=== WHAT IS NEEDED ===
Tally up the lines below containing the string "stops", then write the number alone.

=== Data items ===

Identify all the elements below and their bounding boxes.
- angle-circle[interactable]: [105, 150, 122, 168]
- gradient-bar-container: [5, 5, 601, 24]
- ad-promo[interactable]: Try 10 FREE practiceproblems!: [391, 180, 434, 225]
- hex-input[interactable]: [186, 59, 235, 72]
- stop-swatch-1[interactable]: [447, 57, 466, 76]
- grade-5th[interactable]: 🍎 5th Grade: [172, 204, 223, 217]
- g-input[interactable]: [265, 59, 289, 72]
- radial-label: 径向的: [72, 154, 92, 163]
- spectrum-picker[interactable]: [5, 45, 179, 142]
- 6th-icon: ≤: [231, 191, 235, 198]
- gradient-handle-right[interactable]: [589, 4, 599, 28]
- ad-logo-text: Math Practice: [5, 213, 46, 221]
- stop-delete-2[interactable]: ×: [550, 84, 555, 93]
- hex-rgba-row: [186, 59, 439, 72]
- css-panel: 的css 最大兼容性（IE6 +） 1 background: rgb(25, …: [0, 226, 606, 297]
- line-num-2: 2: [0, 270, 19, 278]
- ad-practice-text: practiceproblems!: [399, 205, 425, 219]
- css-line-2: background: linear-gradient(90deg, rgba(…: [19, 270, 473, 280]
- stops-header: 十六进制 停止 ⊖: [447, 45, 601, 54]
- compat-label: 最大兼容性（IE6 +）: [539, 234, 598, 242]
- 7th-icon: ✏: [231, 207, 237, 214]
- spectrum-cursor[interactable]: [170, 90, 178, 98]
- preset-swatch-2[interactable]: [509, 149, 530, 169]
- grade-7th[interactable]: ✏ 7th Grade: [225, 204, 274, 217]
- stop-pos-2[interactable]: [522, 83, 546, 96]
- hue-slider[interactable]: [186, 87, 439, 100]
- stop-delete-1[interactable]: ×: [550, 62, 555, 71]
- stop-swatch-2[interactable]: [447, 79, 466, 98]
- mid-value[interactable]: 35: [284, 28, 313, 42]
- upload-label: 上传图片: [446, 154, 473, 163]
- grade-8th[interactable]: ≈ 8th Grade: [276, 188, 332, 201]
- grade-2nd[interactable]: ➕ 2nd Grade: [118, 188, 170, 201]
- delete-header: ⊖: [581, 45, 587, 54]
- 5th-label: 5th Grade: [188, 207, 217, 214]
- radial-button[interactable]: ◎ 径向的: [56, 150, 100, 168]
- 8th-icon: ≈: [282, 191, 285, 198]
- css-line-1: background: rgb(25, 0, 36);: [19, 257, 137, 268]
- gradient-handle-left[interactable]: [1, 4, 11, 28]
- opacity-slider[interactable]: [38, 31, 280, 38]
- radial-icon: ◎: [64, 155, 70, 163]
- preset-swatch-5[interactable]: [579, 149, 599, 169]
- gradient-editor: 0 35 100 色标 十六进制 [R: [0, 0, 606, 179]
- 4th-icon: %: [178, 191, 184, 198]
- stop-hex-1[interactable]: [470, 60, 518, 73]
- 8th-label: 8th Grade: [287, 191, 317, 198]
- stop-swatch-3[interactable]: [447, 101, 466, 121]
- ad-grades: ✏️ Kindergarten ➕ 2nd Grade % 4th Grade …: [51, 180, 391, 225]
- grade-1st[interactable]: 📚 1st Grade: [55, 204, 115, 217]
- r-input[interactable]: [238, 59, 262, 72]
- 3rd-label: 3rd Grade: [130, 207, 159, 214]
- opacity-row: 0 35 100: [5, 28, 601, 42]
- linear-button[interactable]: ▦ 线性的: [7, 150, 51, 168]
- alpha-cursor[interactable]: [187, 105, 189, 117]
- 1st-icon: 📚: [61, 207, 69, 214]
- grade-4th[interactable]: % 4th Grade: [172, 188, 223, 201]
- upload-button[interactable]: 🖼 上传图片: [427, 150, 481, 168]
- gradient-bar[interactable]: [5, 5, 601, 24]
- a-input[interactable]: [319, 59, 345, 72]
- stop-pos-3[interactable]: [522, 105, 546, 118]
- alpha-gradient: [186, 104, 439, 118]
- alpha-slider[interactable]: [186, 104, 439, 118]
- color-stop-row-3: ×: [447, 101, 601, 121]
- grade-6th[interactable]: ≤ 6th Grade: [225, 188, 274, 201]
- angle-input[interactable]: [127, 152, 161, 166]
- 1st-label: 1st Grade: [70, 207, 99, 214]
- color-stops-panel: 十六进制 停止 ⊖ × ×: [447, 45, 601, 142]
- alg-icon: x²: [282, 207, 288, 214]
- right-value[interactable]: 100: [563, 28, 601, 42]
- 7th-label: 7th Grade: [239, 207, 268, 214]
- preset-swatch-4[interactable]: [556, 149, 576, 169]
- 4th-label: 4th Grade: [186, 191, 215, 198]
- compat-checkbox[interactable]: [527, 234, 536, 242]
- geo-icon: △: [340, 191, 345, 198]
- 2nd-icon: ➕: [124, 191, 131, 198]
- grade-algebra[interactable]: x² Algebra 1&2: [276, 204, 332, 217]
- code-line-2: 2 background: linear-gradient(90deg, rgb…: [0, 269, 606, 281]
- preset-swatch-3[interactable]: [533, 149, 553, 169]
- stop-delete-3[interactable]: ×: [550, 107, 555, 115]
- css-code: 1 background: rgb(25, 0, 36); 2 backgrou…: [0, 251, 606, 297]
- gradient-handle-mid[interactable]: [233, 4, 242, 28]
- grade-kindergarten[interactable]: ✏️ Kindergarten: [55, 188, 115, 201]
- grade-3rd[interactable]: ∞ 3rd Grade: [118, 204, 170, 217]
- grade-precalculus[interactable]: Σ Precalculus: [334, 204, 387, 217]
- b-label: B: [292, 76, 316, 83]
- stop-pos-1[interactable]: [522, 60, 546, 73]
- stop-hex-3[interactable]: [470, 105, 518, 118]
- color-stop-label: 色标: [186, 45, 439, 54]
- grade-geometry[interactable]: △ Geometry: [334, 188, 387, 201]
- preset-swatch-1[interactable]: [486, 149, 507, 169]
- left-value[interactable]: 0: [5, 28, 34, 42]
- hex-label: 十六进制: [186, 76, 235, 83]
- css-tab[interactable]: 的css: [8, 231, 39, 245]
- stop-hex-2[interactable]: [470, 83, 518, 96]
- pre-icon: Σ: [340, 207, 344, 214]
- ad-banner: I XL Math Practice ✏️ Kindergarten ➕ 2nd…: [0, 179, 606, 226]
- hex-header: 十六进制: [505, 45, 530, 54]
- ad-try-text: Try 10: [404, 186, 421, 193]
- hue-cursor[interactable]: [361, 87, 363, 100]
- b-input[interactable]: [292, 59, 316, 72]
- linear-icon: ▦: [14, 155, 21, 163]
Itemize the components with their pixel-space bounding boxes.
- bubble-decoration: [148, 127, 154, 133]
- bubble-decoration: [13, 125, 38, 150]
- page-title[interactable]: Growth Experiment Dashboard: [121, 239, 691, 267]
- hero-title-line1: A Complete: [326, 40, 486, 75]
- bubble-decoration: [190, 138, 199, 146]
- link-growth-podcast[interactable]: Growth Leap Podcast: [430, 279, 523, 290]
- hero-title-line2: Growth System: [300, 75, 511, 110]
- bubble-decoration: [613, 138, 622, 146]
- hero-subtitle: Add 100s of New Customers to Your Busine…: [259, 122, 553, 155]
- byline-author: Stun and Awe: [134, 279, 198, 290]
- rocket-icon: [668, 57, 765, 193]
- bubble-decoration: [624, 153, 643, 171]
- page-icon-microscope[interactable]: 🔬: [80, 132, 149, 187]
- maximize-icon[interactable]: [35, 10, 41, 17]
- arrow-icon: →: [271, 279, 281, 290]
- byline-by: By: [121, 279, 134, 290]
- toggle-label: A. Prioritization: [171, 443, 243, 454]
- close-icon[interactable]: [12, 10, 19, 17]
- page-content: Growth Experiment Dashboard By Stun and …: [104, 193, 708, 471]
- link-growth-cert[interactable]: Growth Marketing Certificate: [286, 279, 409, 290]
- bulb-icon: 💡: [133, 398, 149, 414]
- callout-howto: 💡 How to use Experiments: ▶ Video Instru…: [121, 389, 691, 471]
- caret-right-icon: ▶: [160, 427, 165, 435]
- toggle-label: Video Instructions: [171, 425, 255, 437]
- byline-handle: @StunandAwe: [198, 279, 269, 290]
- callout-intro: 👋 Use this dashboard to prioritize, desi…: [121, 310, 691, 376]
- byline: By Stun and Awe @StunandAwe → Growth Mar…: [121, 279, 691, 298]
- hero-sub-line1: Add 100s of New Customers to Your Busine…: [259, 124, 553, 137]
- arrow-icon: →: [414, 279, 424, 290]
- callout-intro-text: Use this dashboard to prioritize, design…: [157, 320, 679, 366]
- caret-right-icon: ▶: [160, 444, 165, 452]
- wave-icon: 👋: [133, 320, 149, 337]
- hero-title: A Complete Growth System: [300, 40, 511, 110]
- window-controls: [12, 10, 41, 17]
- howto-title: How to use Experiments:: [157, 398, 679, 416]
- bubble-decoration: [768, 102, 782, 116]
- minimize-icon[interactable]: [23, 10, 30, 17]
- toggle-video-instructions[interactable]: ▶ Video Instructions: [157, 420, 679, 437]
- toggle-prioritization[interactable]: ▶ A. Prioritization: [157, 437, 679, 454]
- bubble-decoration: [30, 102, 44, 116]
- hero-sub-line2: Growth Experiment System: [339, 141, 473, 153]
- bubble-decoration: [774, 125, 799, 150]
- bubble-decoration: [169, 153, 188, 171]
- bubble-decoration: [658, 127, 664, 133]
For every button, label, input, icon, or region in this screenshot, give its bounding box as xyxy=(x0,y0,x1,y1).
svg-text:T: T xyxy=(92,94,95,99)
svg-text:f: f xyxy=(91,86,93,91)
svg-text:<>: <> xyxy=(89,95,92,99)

=== WRITTEN ANSWER ===
2